During the evolution of bipedalism the hominin foot underwent a number of dramatic changes that converted it from a prehensile grasping organ to a strong propulsive lever. Among the features affected by these changes, those of the forefoot region have received much attention in comparative morphology studies due to their role in the push-off phase of bipedal walking1,2,3,4,5,6,7,8. The extant great ape forefoot is characterized by an abducent opposable hallux and metatarsal (MT) heads that are plantarly oriented in sagittal profile and dorsally narrow1,9,10,11,12. Additionally, the phalanges are long and curved, enabling them to resist the bending strains incurred during pedal grasping13. In contrast, the human forefoot is characterized by a permanently adducted hallux that is incapable of opposing the other digits and more dorsally oriented and mediolaterally broad metatarsal head articular surfaces. The phalanges of modern humans are short and straight and the proximal phalangeal bases demonstrate dorsal canting2,14,15,16,17.

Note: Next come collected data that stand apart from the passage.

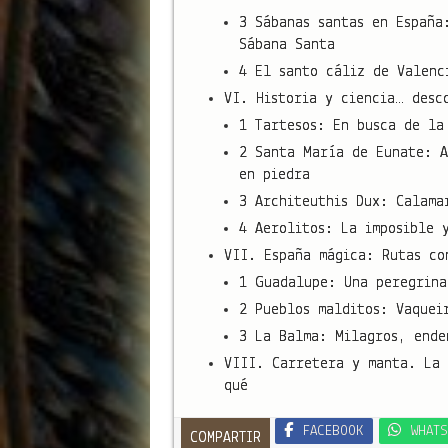
3 Sábanas santas en España
Sábana Santa
4 El santo cáliz de Valenc
VI. Historia y ciencia… desc
1 Tartesos: En busca de la
2 Santa María de Eunate: A
en piedra
3 Architeuthis Dux: Calama
4 Aerolitos: La imposible 
VII. España mágica: Rutas co
1 Guadalupe: Una peregrina
2 Pueblos malditos: Vaquei
3 La Balma: Milagros, ende
VIII. Carretera y manta. La 
qué
FACEBOOK
WHATS
COMPARTIR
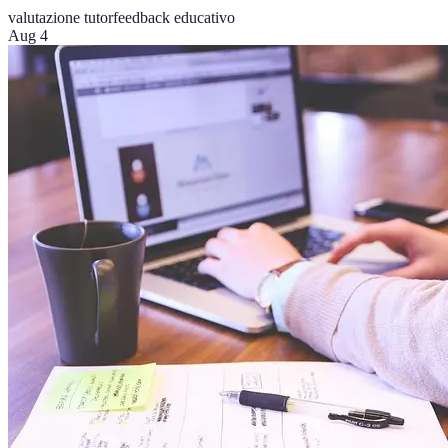
valutazione tutor
feedback educativo
Aug 4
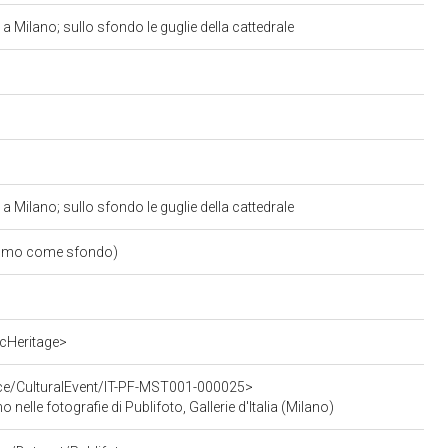
 a Milano; sullo sfondo le guglie della cattedrale
 a Milano; sullo sfondo le guglie della cattedrale
 Duomo come sfondo)
cHeritage>
rce/CulturalEvent/IT-PF-MST001-000025>
o nelle fotografie di Publifoto, Gallerie d'Italia (Milano)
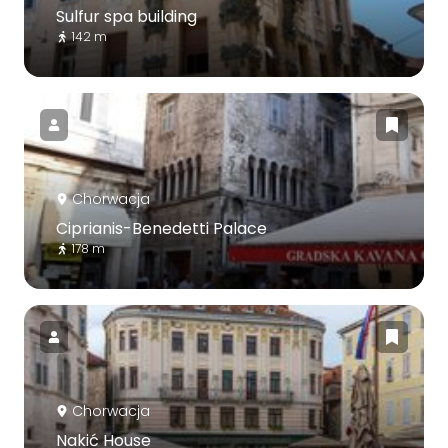
Sulfur spa building
142 m
Chorwacja
Ciprianis-Benedetti Palace
178 m
Chorwacja
Nakić House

The interfaces of the metatarsal heads and proximal phalangeal bases, the ellipsoidal metatarsophalangeal joints (MTPJs), allow plantarflexion for pedal grasping and dorsiflexion during push off. The dorsally oriented MT heads in the human forefoot are thought to increase the dorsiflexion range of motion (ROM) at the MTPJs18,19 by providing more dorsal articular surface area on which the proximal phalangeal base can slide. In humans, dorsiflexion at the MTPJs causes tightening of the plantar aponeurosis, which is a thick band of ligamentous tissue that originates from the calcaneal tuberosity and inserts distally on the proximal phalangeal bases. Tightening of this structure acts as a “windlass mechanism”20,21 that raises the longitudinal arch, providing midfoot stability and facilitating propulsive force production at push off 22. The plantar aponeurosis is only weakly developed in great apes and consequently these species are believed to lack a windlass mechanism1,11. Additionally, the more plantarly oriented MT head in great apes is hypothesized to increase plantarflexion ROM for arboreal pedal grasping8,18,23,24 at the expense of dorsiflexion ROM during push off on terrestrial substrates18,19,24.

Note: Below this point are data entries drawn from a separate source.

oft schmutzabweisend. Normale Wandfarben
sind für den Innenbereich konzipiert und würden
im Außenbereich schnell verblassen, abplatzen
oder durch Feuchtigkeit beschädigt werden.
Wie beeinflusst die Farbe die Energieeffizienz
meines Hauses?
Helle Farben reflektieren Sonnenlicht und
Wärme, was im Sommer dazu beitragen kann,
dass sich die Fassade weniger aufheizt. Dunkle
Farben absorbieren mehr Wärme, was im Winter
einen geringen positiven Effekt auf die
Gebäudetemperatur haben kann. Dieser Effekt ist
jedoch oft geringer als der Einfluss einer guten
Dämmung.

The mediolaterally expanded dorsal MT head in humans has been argued to enhance joint stability under increased loads during push off from highly dorsiflexed MTPJs8,23,25,26,27. Dorsal mediolateral expansion of the MT heads also allows for close-packing of the MTPJs by tightening the collateral MTP ligaments when the joints are in dorsiflexed postures27,28,29. In the close-packed position the appositional surfaces of the MT head and proximal phalangeal base are maximized and the tightening of collateral ligaments limits joint motion outside of the sagittal plane, increasing joint stability when maximum joint congruency is achieved23,28. This same mechanism is hypothesized to close-pack the great ape MTPJs in plantarflexion for increased stability during pedal grasping.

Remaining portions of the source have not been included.